TASK DETAILS: Write out every line below that includes the word "pivot".

Document layout analysis data:
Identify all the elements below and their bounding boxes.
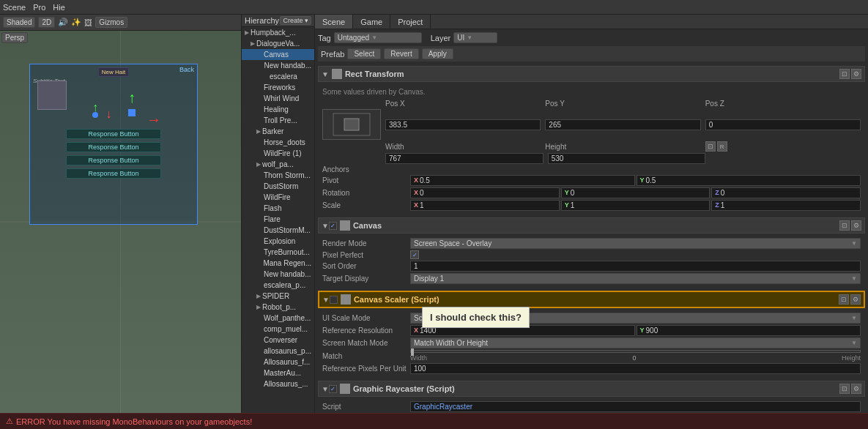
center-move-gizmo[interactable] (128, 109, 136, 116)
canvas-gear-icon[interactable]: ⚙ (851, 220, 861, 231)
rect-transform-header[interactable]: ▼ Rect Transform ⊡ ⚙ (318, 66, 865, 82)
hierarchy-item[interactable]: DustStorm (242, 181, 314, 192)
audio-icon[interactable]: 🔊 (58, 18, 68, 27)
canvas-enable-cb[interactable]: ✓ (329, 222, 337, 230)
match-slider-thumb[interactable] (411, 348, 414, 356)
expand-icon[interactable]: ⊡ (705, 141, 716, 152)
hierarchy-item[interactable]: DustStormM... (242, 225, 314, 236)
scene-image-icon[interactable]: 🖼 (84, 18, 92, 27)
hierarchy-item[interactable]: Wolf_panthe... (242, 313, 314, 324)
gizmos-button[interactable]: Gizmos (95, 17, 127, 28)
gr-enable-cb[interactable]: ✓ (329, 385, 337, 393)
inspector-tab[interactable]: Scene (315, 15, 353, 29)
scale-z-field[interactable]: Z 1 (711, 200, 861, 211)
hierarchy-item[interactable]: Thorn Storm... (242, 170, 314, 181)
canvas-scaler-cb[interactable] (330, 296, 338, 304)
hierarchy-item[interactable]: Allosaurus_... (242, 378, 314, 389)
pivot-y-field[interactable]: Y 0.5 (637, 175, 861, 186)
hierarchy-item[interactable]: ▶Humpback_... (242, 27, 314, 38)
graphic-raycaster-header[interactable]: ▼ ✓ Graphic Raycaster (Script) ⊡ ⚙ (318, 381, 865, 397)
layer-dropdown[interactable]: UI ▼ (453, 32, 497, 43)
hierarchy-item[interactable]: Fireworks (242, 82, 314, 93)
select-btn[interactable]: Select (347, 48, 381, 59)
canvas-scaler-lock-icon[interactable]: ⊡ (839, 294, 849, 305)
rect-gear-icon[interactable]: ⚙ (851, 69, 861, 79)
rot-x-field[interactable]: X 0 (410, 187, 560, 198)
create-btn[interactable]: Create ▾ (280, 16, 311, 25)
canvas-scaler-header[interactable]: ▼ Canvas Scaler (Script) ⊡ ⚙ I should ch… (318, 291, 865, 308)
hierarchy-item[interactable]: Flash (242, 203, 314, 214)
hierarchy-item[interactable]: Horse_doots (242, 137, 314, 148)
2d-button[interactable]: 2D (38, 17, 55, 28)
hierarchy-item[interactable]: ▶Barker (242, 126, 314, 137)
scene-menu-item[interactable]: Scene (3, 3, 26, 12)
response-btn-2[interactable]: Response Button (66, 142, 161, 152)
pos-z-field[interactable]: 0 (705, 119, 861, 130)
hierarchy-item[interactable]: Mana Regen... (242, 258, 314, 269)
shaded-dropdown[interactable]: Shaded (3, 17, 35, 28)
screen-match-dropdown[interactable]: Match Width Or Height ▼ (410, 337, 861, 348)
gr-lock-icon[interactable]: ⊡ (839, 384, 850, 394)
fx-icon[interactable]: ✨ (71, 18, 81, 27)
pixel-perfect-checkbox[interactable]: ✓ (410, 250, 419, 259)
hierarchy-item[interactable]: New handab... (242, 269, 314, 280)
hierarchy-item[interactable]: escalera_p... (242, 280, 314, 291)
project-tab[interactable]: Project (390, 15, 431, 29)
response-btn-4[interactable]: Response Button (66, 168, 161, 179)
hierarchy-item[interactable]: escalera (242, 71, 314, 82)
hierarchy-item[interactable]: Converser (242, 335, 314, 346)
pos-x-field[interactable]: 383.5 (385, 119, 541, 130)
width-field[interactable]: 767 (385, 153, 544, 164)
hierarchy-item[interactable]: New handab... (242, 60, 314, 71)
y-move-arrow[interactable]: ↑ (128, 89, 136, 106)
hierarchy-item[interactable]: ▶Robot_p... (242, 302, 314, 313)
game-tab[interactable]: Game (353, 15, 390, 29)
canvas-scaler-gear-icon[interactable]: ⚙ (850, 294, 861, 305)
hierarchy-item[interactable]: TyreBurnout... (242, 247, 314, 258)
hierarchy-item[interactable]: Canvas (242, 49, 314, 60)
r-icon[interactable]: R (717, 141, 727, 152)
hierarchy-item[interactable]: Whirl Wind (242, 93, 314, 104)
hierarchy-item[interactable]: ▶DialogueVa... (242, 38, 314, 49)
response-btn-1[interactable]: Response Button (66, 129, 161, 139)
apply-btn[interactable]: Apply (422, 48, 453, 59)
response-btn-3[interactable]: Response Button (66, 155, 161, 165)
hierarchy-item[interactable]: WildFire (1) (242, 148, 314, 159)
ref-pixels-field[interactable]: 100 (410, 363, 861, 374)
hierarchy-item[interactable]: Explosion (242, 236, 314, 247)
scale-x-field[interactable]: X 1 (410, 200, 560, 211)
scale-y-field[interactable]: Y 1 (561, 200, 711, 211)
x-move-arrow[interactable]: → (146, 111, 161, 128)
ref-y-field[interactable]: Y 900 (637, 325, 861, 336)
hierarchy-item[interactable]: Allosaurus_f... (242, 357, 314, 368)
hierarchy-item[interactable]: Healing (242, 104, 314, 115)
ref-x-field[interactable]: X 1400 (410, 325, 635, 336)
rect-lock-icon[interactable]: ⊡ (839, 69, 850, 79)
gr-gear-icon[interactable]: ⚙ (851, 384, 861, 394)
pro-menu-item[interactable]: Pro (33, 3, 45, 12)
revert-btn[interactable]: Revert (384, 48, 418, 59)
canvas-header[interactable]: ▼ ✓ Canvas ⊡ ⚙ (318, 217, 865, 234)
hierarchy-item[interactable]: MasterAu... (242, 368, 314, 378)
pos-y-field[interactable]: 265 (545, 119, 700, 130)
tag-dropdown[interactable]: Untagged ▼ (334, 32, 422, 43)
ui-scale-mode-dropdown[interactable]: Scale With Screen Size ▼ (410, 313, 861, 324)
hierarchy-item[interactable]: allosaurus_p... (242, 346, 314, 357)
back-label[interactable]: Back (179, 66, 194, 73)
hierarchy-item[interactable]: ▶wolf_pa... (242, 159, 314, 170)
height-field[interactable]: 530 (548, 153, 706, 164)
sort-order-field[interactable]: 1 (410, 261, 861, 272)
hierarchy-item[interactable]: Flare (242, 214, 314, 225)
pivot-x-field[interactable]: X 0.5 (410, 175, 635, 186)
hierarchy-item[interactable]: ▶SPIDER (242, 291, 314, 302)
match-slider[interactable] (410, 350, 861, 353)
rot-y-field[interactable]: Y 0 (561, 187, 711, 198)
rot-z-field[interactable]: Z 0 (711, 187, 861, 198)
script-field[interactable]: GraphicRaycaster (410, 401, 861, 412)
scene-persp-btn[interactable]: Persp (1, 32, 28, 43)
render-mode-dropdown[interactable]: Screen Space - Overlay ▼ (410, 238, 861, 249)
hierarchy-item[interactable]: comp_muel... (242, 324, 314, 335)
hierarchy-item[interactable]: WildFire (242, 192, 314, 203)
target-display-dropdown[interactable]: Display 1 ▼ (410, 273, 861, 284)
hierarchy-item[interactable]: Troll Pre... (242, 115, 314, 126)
---
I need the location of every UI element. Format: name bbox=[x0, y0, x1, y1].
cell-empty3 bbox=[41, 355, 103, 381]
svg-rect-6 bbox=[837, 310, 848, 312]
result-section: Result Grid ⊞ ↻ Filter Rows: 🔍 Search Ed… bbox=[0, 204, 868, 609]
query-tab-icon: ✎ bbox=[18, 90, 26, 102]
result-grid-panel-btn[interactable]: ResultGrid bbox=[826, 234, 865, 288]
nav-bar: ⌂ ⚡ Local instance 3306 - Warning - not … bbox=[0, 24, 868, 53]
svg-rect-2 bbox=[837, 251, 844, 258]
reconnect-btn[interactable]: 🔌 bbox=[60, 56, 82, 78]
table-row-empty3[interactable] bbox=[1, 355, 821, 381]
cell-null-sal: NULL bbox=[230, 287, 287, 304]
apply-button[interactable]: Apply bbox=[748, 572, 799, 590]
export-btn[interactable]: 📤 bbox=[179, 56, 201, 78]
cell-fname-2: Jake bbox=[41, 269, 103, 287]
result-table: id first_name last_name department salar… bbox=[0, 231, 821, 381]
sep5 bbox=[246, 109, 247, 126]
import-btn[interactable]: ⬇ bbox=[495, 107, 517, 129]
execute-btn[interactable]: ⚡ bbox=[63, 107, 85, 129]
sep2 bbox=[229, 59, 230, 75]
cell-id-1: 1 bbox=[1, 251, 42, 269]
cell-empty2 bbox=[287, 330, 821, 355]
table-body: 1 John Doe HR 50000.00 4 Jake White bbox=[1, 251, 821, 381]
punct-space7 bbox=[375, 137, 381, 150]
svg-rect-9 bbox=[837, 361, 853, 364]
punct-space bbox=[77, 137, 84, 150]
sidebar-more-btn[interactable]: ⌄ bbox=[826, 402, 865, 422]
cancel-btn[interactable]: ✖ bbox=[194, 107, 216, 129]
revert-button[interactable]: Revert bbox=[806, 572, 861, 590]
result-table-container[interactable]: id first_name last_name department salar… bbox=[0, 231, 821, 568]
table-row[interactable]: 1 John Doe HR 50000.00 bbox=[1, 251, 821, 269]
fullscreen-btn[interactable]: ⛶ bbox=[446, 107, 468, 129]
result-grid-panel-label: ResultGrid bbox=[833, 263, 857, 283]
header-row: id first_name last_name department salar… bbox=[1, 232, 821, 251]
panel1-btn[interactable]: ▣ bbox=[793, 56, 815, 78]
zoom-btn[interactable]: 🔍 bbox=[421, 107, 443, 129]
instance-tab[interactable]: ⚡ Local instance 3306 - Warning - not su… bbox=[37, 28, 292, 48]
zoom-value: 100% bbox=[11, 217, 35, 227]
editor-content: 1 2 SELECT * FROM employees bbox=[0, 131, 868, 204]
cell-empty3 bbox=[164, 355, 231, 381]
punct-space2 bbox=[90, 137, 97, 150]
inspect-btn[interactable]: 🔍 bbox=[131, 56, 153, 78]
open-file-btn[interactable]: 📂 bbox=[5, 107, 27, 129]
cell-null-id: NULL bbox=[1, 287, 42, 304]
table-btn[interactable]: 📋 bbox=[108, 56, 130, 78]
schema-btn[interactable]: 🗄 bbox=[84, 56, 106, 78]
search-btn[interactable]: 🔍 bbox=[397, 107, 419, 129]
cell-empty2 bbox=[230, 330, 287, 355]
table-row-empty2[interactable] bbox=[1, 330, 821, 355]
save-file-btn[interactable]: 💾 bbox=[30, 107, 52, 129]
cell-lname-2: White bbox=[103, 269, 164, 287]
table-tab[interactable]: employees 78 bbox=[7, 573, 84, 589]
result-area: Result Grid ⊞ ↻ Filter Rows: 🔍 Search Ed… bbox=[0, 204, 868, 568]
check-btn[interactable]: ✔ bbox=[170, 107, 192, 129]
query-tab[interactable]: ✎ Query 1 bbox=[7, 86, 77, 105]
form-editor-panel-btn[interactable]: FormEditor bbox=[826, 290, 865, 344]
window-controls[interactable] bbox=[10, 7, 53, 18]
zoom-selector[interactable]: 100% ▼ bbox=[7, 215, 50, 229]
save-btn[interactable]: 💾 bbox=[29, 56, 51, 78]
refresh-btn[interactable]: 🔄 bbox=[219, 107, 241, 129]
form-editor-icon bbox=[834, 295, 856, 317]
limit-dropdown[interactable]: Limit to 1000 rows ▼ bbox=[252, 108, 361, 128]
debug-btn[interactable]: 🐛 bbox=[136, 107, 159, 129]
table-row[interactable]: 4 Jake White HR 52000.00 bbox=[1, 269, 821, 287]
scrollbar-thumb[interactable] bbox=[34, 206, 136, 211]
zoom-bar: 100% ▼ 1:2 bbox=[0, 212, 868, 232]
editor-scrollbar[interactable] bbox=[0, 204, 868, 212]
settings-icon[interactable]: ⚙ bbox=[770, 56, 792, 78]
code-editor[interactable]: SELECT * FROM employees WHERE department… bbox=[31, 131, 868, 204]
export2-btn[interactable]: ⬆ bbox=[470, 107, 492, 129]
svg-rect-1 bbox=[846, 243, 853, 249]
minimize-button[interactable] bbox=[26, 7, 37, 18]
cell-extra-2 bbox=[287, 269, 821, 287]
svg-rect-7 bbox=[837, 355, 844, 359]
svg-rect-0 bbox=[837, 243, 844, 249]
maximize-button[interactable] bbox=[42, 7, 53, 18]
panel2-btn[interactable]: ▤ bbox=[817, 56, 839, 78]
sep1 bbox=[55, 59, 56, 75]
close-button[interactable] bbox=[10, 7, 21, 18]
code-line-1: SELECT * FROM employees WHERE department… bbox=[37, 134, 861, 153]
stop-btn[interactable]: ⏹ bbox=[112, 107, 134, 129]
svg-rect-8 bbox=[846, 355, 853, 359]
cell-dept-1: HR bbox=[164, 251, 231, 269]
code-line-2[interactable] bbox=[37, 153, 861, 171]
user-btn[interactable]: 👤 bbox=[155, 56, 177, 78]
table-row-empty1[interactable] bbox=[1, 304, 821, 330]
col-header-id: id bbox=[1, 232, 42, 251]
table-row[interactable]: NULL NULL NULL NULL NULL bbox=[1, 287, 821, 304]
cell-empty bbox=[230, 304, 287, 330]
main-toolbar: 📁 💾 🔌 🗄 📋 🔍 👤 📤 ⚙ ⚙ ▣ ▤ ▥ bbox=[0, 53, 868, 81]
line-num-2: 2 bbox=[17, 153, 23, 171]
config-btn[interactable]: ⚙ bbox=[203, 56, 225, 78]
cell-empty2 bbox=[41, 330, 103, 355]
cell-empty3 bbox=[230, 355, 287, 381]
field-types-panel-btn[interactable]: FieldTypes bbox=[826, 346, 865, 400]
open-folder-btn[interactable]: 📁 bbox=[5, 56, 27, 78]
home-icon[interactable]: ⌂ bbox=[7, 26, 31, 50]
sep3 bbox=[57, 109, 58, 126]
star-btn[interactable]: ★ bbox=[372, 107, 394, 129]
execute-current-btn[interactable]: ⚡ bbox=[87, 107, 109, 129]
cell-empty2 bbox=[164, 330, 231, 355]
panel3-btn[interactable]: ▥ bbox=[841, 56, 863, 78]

TASK RESPONSE:
pivot-y-field[interactable]: Y 0.5 (637, 175, 861, 186)
pivot-x-field[interactable]: X 0.5 (410, 175, 635, 186)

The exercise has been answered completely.